Task to carry out: Repeat exactly the lines from the line containing "y todo aquello" to the last line of the listing, including both.

==== Source data

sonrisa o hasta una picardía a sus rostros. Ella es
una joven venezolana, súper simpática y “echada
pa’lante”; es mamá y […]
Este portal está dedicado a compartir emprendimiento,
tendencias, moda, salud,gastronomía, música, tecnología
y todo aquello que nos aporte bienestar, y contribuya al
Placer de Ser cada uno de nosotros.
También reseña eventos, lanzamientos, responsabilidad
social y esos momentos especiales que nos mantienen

========

Written response:
y todo aquello que nos aporte bienestar, y contribuya al
Placer de Ser cada uno de nosotros.
También reseña eventos, lanzamientos, responsabilidad
social y esos momentos especiales que nos mantienen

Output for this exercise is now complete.